Many personal injury firms require the client to cover the above-mentioned fees while they become due. If your contract states that you are responsible for these costs, you can expect an individual injury firm to call you and seek payment since the fees become due. If you fail to pay these fees, your case will likely not proceed until there's a payment.
Other personal injury firms (typically large firms), will cover all fees and expenses.
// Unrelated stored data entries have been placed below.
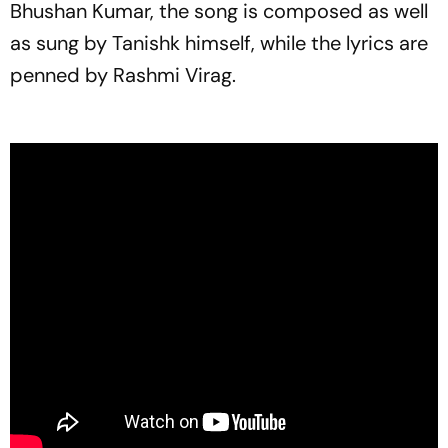
Bhushan Kumar, the song is composed as well
as sung by Tanishk himself, while the lyrics are
penned by Rashmi Virag.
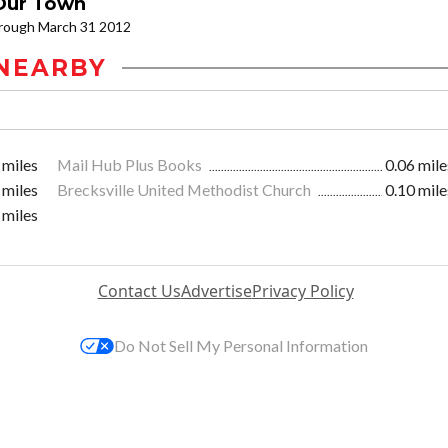
 Our Town
through March 31 2012
NEARBY
 miles
Mail Hub Plus Books
0.06 mile
 miles
Brecksville United Methodist Church
0.10 mile
 miles
Contact Us
Advertise
Privacy Policy
Do Not Sell My Personal Information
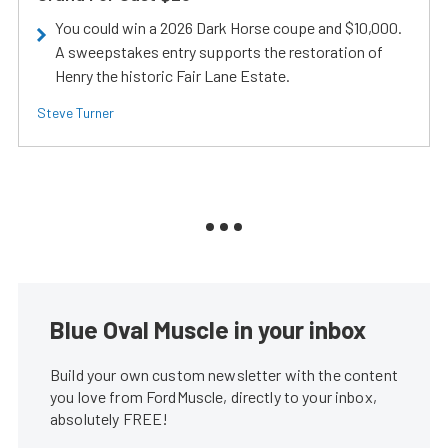
You could win a 2026 Dark Horse coupe and $10,000.
A sweepstakes entry supports the restoration of
Henry the historic Fair Lane Estate.
Steve Turner
Blue Oval Muscle in your inbox
Build your own custom newsletter with the content
you love from FordMuscle, directly to your inbox,
absolutely FREE!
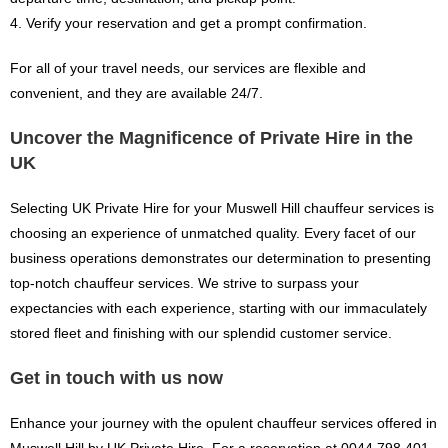
4. Verify your reservation and get a prompt confirmation.
For all of your travel needs, our services are flexible and
convenient, and they are available 24/7.
Uncover the Magnificence of Private Hire in the
UK
Selecting UK Private Hire for your Muswell Hill chauffeur services is
choosing an experience of unmatched quality. Every facet of our
business operations demonstrates our determination to presenting
top-notch chauffeur services. We strive to surpass your
expectancies with each experience, starting with our immaculately
stored fleet and finishing with our splendid customer service.
Get in touch with us now
Enhance your journey with the opulent chauffeur services offered in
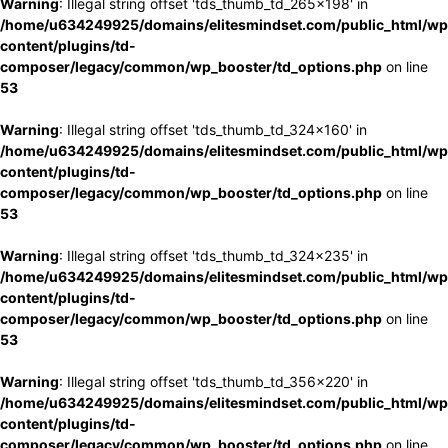
Warning
: Illegal string offset 'tds_thumb_td_265x198' in
/home/u634249925/domains/elitesmindset.com/public_html/wp
content/plugins/td-
composer/legacy/common/wp_booster/td_options.php
on line
53
Warning
: Illegal string offset 'tds_thumb_td_324x160' in
/home/u634249925/domains/elitesmindset.com/public_html/wp
content/plugins/td-
composer/legacy/common/wp_booster/td_options.php
on line
53
Warning
: Illegal string offset 'tds_thumb_td_324x235' in
/home/u634249925/domains/elitesmindset.com/public_html/wp
content/plugins/td-
composer/legacy/common/wp_booster/td_options.php
on line
53
Warning
: Illegal string offset 'tds_thumb_td_356x220' in
/home/u634249925/domains/elitesmindset.com/public_html/wp
content/plugins/td-
composer/legacy/common/wp_booster/td_options.php
on line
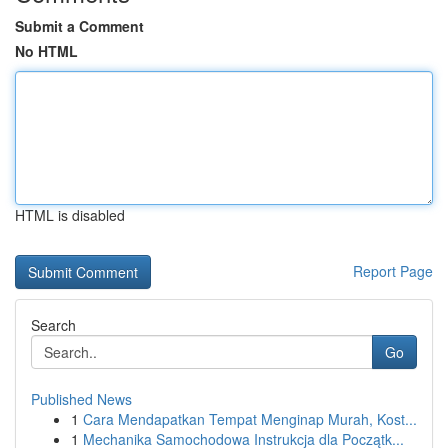
Submit a Comment
No HTML
HTML is disabled
Report Page
Search
Go
Published News
1
Cara Mendapatkan Tempat Menginap Murah, Kost...
1
Mechanika Samochodowa Instrukcja dla Początk...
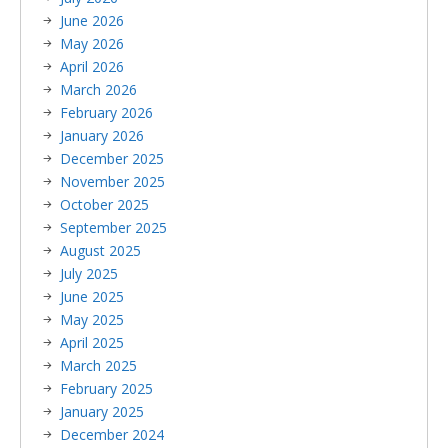
June 2026
May 2026
April 2026
March 2026
February 2026
January 2026
December 2025
November 2025
October 2025
September 2025
August 2025
July 2025
June 2025
May 2025
April 2025
March 2025
February 2025
January 2025
December 2024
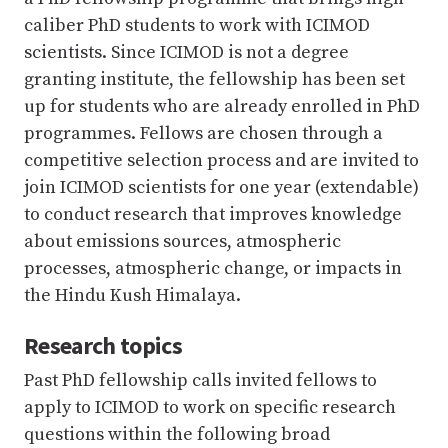
caliber PhD students to work with ICIMOD
scientists. Since ICIMOD is not a degree
granting institute, the fellowship has been set
up for students who are already enrolled in PhD
programmes. Fellows are chosen through a
competitive selection process and are invited to
join ICIMOD scientists for one year (extendable)
to conduct research that improves knowledge
about emissions sources, atmospheric
processes, atmospheric change, or impacts in
the Hindu Kush Himalaya.
Research topics
Past PhD fellowship calls invited fellows to
apply to ICIMOD to work on specific research
questions within the following broad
However, the fees and expenses is going to be deducted from your settlement or final judgment. Let's say you settled your car accident case for $100,000. This time, your contract stated that costs and expenses will be deducted from the settlement. Your attorney incurred $10,000 in costs and expenses. In this situation, your attorney would receive $10,000 as reimbursement for the costs and expenses, and $30,000 for legal services. You would find yourself receiving $60,000 as your final recovery ($100,000 - $10,000 - $30,000 = $60,000).
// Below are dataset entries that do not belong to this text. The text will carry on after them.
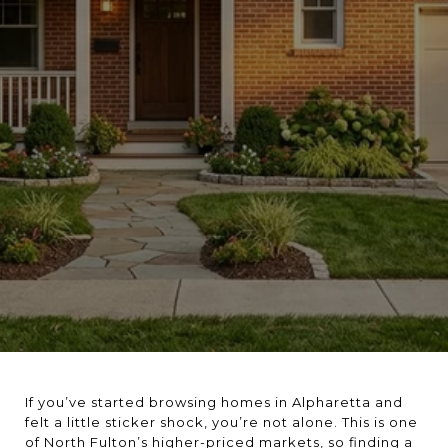
If you’ve started browsing homes in Alpharetta and
felt a little sticker shock, you’re not alone. This is one
of North Fulton’s higher-priced markets, so finding a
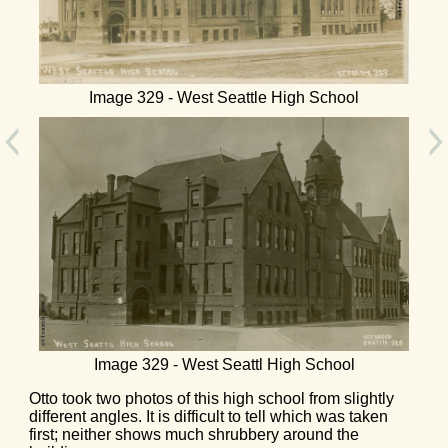
Image 329 - West Seattle High School
Image 329 - West Seattl High School
Otto took two photos of this high school from slightly
different angles. It is difficult to tell which was taken
first; neither shows much shrubbery around the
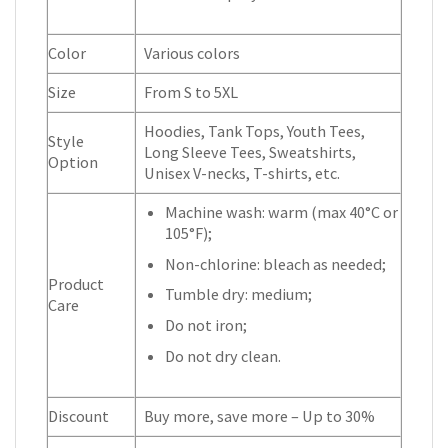
Color
Various colors
Size
From S to 5XL
Hoodies, Tank Tops, Youth Tees,
Style
Long Sleeve Tees, Sweatshirts,
Option
Unisex V-necks, T-shirts, etc.
Machine wash: warm (max 40°C or
105°F);
Non-chlorine: bleach as needed;
Product
Tumble dry: medium;
Care
Do not iron;
Do not dry clean.
Discount
Buy more, save more – Up to 30%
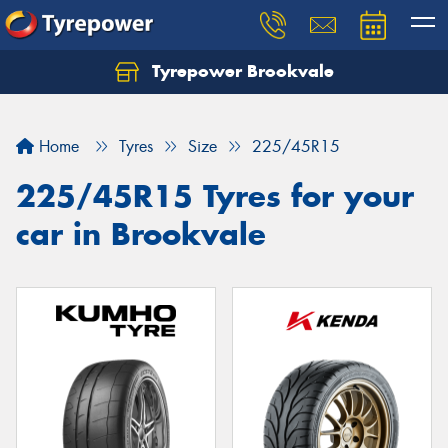
Tyrepower Brookvale
Let us know what you need, and our team will
text you shortly.
Home
Tyres
Size
225/45R15
Your details
225/45R15 Tyres for your
car in Brookvale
Ensure that your lawyer takes their fee from the "net settlement"—that's, the total amount left after case expenses are deducted. This arrangement is typical. However, some law firms may try to boost their pay by taking their money out first. Let them understand that you won't accept that, and if it becomes an offer breaker, it's probably best to find another lawyer.
Other Fee Arrangements
Not totally all cases calls for a natural contingency fee arrangement. Lawyers may collect an original retainer to begin your case and also collect a contingency fee by the end of one's case. However, if you recover money, the total amount already paid to the attorney must be subtracted from the percentage because of the attorney by the end of the case. Like, if you paid $2,000 to the attorney as a retainer and recover $90,000 in a settlement, the attorney will receive $28,000 from the settlement ($30,000-$2,000 = $28,000).
Most car accident cases will not involve a flat fee payment for legal services. Flat fee arrangements are normally reserved for less-complex cases. A law firm may charge a flat fee where in actuality the legal representation is limited to drafting and answering a demand letter. For the reason that case, the fee may range from $300 to $1,000.
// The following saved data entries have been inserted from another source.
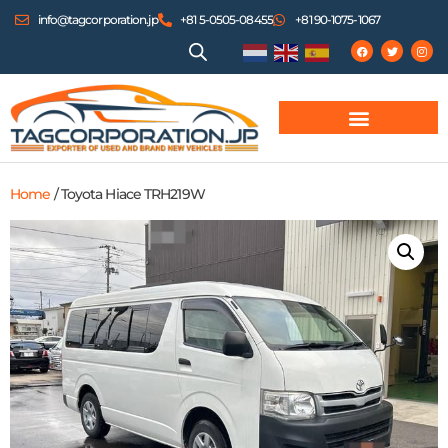
info@tagcorporation.jp
+81 5-0505-08455
+81 90-1075-1067
Home
/ Toyota Hiace TRH219W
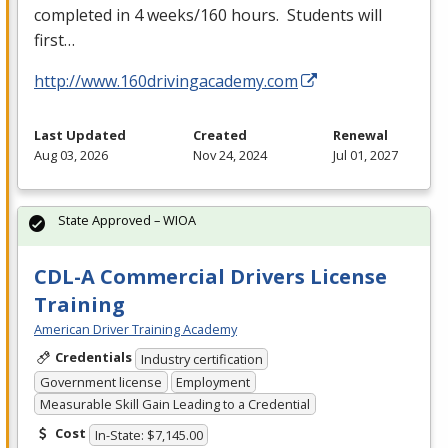
completed in 4 weeks/160 hours. Students will
first…
http://www.160drivingacademy.com
Last Updated
Created
Renewal
Aug 03, 2026
Nov 24, 2024
Jul 01, 2027
State Approved – WIOA
CDL-A Commercial Drivers License
Training
American Driver Training Academy
Credentials
Industry certification
Government license
Employment
Measurable Skill Gain Leading to a Credential
Cost
In-State: $7,145.00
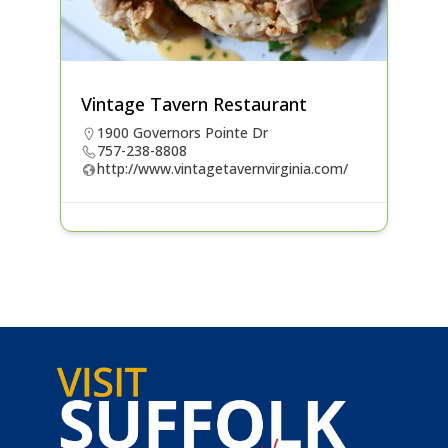
Vintage Tavern Restaurant
1900 Governors Pointe Dr
757-238-8808
http://www.vintagetavernvirginia.com/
Is just a Car Accident Lawyer Worth The Cost ?
The typical rule is this: The more serious the injuries, the greater the value of hiring a lawyer. If you had been in a fender bender with minimum injuries, you can probably negotiate an individual injury settlement with no lawyer. On one other hand, if you had been injured and needed any significant medical treatment, the value of one's case rises quickly. This implies the insurance adjuster works to minimize your damages and try to get you to just accept a very low settlement offer—they are in the commercial of making money, not spending it, after all. For the reason that situation, having an experienced lawyer in your side becomes essential.